After successfully defending his Tour de France title in July, Froome went on to win the Spanish Vuelta for the first time.

“My asthma got worse at the Vuelta so I followed the team doctor’s advice to increase my Salbutamol dosage,” Froome said in a statement. “As always, I took the greatest care to ensure that I did not use more than the permissible dose. I take my leadership position in my sport very seriously. The UCI is absolutely right to examine test results and, together with the team, I will provide whatever information it requires.”

The UCI said in a statement that both Froome’s ‘B’ sample confirmed the result, but stressed that “the presence of a specified substance such as salbutamol in a sample does not result in the imposition of such mandatory provisional suspension against the rider.”

Sky stressed the abnormal result does not mean Froome has breached anti-doping rules and team principal Dave Brailsford insisted he has the “utmost confidence that Chris followed the medical guidance in managing his asthma symptoms, staying within the permissible dose for Salbutamol.”

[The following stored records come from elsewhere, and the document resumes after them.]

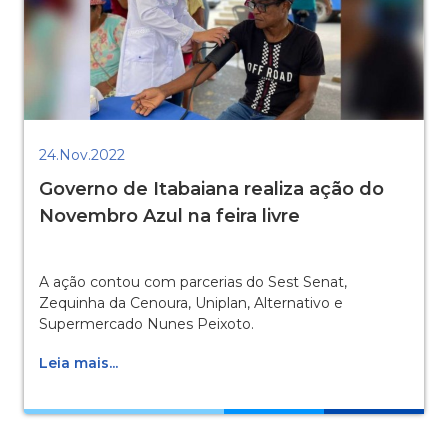
24.Nov.2022
Governo de Itabaiana realiza ação do
Novembro Azul na feira livre
A ação contou com parcerias do Sest Senat,
Zequinha da Cenoura, Uniplan, Alternativo e
Supermercado Nunes Peixoto.
Leia mais...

Froome’s abnormal sample was returned after Stage 18. He was notified of the doping test result Sept. 20, the day he took bronze in the world championships time trial.

“As race leader, Chris was tested after every stage through this period and he declared his use of the medication as part of the process,” Sky said, adding that none of the 20 other urine tests taken by the Briton “required any further explanation.”

If found guilty of doping, the 32-year-old Froome could lose his Vuelta title and be suspended.

He said last month that he was planning to ride the Giro d’Italia next year in an attempt to win his third Grand Tour in a row.